▶ What you should do: Check each line of the data below for the word "Tree", then extract the ones that have it.
··· Records for the exercise ···
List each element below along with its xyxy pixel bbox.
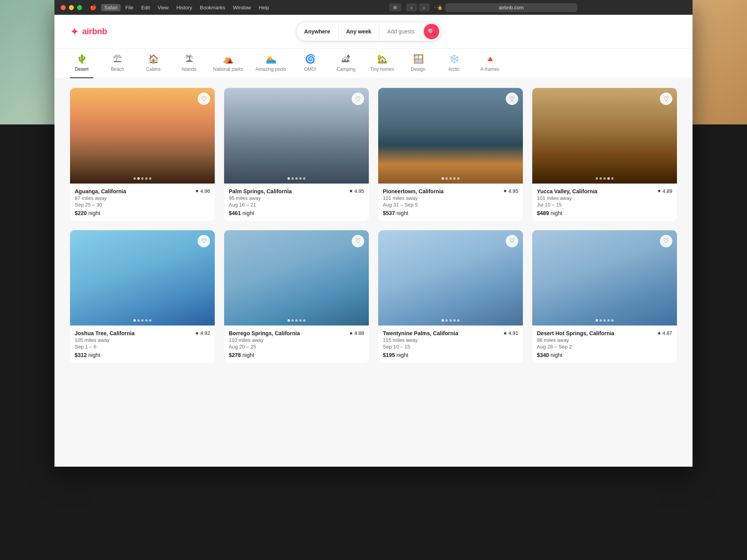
listing-title-row-5: Joshua Tree, California ★ 4.92	[75, 330, 210, 336]
listing-info-8: Desert Hot Springs, California ★ 4.87 98…	[532, 326, 677, 363]
category-national-parks[interactable]: ⛺ National parks	[213, 55, 243, 78]
listing-distance-4: 101 miles away	[537, 195, 672, 201]
menu-file[interactable]: File	[122, 4, 137, 11]
rating-value-4: 4.89	[663, 188, 672, 194]
listing-title-row-4: Yucca Valley, California ★ 4.89	[537, 188, 672, 194]
category-a-frames[interactable]: 🔺 A-frames	[478, 55, 502, 78]
listing-photo-3	[378, 88, 523, 184]
image-dots-4	[596, 177, 614, 180]
dot-2-3	[295, 177, 298, 180]
wishlist-button-7[interactable]: ♡	[506, 235, 518, 247]
image-dots-1	[133, 177, 151, 180]
listing-photo-1	[70, 88, 215, 184]
listing-location-3: Pioneertown, California	[383, 188, 444, 194]
menu-safari[interactable]: Safari	[101, 4, 121, 11]
dot-1-3	[141, 177, 144, 180]
listing-photo-6	[224, 230, 369, 326]
category-tiny-homes[interactable]: 🏡 Tiny homes	[370, 55, 394, 78]
star-icon-7: ★	[503, 331, 507, 336]
wishlist-button-8[interactable]: ♡	[660, 235, 672, 247]
address-bar-wrap: ··· 🔒	[434, 3, 577, 12]
wishlist-button-1[interactable]: ♡	[198, 93, 210, 105]
search-anyweek[interactable]: Any week	[338, 24, 380, 39]
category-omg[interactable]: 🌀 OMG!	[298, 55, 322, 78]
listing-price-3: $537 night	[383, 210, 518, 216]
listing-rating-2: ★ 4.95	[349, 188, 364, 194]
category-camping-label: Camping	[337, 66, 355, 72]
category-islands[interactable]: 🏝 Islands	[177, 55, 201, 78]
listing-location-8: Desert Hot Springs, California	[537, 330, 614, 336]
menu-window[interactable]: Window	[230, 4, 254, 11]
category-arctic-label: Arctic	[448, 66, 460, 72]
camping-icon: 🏕	[342, 55, 350, 63]
dot-6-3	[295, 319, 298, 322]
a-frames-icon: 🔺	[485, 55, 495, 63]
titlebar-center: ⊞ ‹ › ··· 🔒	[280, 3, 686, 12]
listing-dates-5: Sep 1 – 6	[75, 344, 210, 350]
forward-button[interactable]: ›	[419, 4, 430, 11]
category-beach[interactable]: ⛱ Beach	[106, 55, 129, 78]
listing-card-1[interactable]: ♡ Aguanga, California ★ 4.96	[70, 88, 215, 221]
listing-card-5[interactable]: ♡ Joshua Tree, California ★ 4.9	[70, 230, 215, 363]
listing-rating-4: ★ 4.89	[657, 188, 672, 194]
search-button[interactable]: 🔍	[424, 24, 439, 39]
wishlist-button-6[interactable]: ♡	[352, 235, 364, 247]
category-arctic[interactable]: ❄️ Arctic	[442, 55, 466, 78]
dot-4-3	[603, 177, 606, 180]
fullscreen-button[interactable]	[77, 5, 82, 10]
dot-3-3	[449, 177, 452, 180]
wishlist-button-4[interactable]: ♡	[660, 93, 672, 105]
category-desert[interactable]: 🌵 Desert	[70, 55, 93, 78]
listing-dates-8: Aug 28 – Sep 2	[537, 344, 672, 350]
listing-title-row-8: Desert Hot Springs, California ★ 4.87	[537, 330, 672, 336]
listing-card-7[interactable]: ♡ Twentynine Palms, California ★	[378, 230, 523, 363]
listing-price-unit-3: night	[396, 210, 408, 216]
address-input[interactable]	[445, 3, 577, 12]
rating-value-7: 4.91	[509, 330, 518, 336]
category-amazing-pools[interactable]: 🏊 Amazing pools	[256, 55, 286, 78]
dot-4-4	[607, 177, 610, 180]
listing-card-2[interactable]: ♡ Palm Springs, California ★ 4.	[224, 88, 369, 221]
listing-image-1: ♡	[70, 88, 215, 184]
listing-card-8[interactable]: ♡ Desert Hot Springs, California ★	[532, 230, 677, 363]
wishlist-button-5[interactable]: ♡	[198, 235, 210, 247]
menu-view[interactable]: View	[154, 4, 172, 11]
listing-distance-2: 95 miles away	[229, 195, 364, 201]
star-icon-8: ★	[657, 331, 661, 336]
dot-2-2	[291, 177, 294, 180]
listing-card-6[interactable]: ♡ Borrego Springs, California ★	[224, 230, 369, 363]
listing-distance-1: 87 miles away	[75, 195, 210, 201]
menu-help[interactable]: Help	[256, 4, 272, 11]
close-button[interactable]	[61, 5, 66, 10]
listing-card-3[interactable]: ♡ Pioneertown, California ★ 4.9	[378, 88, 523, 221]
wishlist-button-3[interactable]: ♡	[506, 93, 518, 105]
wishlist-button-2[interactable]: ♡	[352, 93, 364, 105]
back-button[interactable]: ‹	[406, 4, 417, 11]
listing-price-unit-2: night	[242, 210, 254, 216]
dot-2-1	[288, 177, 290, 180]
listing-card-4[interactable]: ♡ Yucca Valley, California ★ 4.	[532, 88, 677, 221]
lock-icon: 🔒	[437, 5, 443, 10]
minimize-button[interactable]	[69, 5, 74, 10]
category-cabins[interactable]: 🏠 Cabins	[142, 55, 165, 78]
category-amazing-pools-label: Amazing pools	[256, 66, 286, 72]
category-camping[interactable]: 🏕 Camping	[334, 55, 358, 78]
menu-edit[interactable]: Edit	[138, 4, 153, 11]
rating-value-2: 4.95	[354, 188, 364, 194]
menu-bookmarks[interactable]: Bookmarks	[197, 4, 228, 11]
dot-7-1	[442, 319, 444, 322]
sidebar-toggle[interactable]: ⊞	[389, 4, 402, 11]
listing-image-7: ♡	[378, 230, 523, 326]
airbnb-logo[interactable]: ✦ airbnb	[70, 25, 107, 38]
listing-price-unit-8: night	[551, 352, 562, 358]
search-icon: 🔍	[428, 28, 435, 35]
dot-7-5	[457, 319, 459, 322]
menu-history[interactable]: History	[173, 4, 195, 11]
listing-location-2: Palm Springs, California	[229, 188, 292, 194]
search-anywhere[interactable]: Anywhere	[296, 24, 338, 39]
category-design[interactable]: 🪟 Design	[407, 55, 430, 78]
search-guests[interactable]: Add guests	[379, 24, 422, 39]
dot-5-4	[145, 319, 147, 322]
listing-rating-3: ★ 4.95	[503, 188, 518, 194]
design-icon: 🪟	[413, 55, 424, 63]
···
▶ Response below:
listing-title-row-5: Joshua Tree, California ★ 4.92	[75, 330, 210, 336]
listing-card-5[interactable]: ♡ Joshua Tree, California ★ 4.9	[70, 230, 215, 363]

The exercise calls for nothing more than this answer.